Someone please get this dog. He is "free to a good home", and that is putting him at risk. I would get him myself but I do not have room or time for a second GSD right now. Please, help him out.  I may try to pick him up and get the local GSD rescue to take him if nobody else can get him.


----------



## CelticGlory (Jan 19, 2006)

Why was it flagged?


----------



## huntergreen (Jun 28, 2012)

what does flag mean.


----------



## Thewretched (Jan 1, 2014)

Same as reported, 


Sent from Petguide.com Free Appc


----------



## lennyb (Jan 1, 2014)

Craigslist starting flagging / removing certain ads about free animals especially dogs in order to try to cut down on back yard fights and general abuse. I give them a lot of credit for doing it.


----------



## lalachka (Aug 13, 2013)

I don't think it's craigslist doing it. There are fb groups that have people in them that find and flag these posts. And just people doing it on their own. If it gets a certain number of flags then it gets removed. 

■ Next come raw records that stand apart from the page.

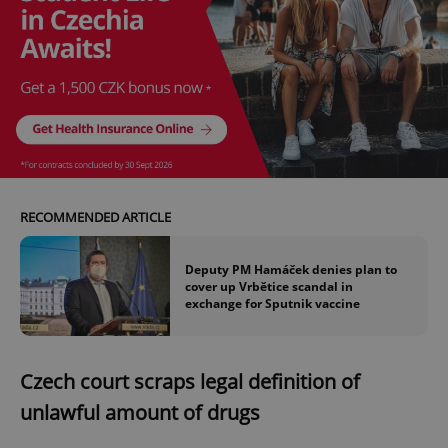
RECOMMENDED ARTICLE
Deputy PM Hamáček denies plan to
cover up Vrbětice scandal in
exchange for Sputnik vaccine
Czech court scraps legal definition of
unlawful amount of drugs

Maybe CL is doing it as well but there are definitely people out there flagging these ads every day. 


Sent from Petguide.com Free App


----------



## llombardo (Dec 11, 2011)

I have personally flagged posts on CL for different reasons. It's a person not CL.


----------



## jafo220 (Mar 16, 2013)

Got a dumb question. How can you help a dog like this out, if people flag these adds? Could someone explain this to me? I understand the reasoning for flagging, but if the person flagging the post doesn't go and get the dog themselves what happens to the dog? Contact is lost.

Sent from Petguide.com Free App


----------



## llombardo (Dec 11, 2011)

jafo220 said:


> Got a dumb question. How can you help a dog like this out, if people flag these adds? Could someone explain this to me? I understand the reasoning for flagging, but if the person flagging the post doesn't go and get the dog themselves what happens to the dog? Contact is lost.
> 
> Sent from Petguide.com Free App


Where I am at the chances of free dog being used as a bait dog is extremely high. The dog is better off going to the shelter. I am not one to say this often but I'd rather see a dog get put to sleep humanely then be tortured by some sicko.


----------



## Kiitsu (Apr 20, 2014)

llombardo said:


> Where I am at the chances of free dog being used as a bait dog is extremely high. The dog is better off going to the shelter. I am not one to say this often but I'd rather see a dog get put to sleep humanely then be tortured by some sicko.


Yeah, I would rather it be removed than the dog get taken for a bait dog. I really, really hope someone can help this guy out if the ad is reposted.


----------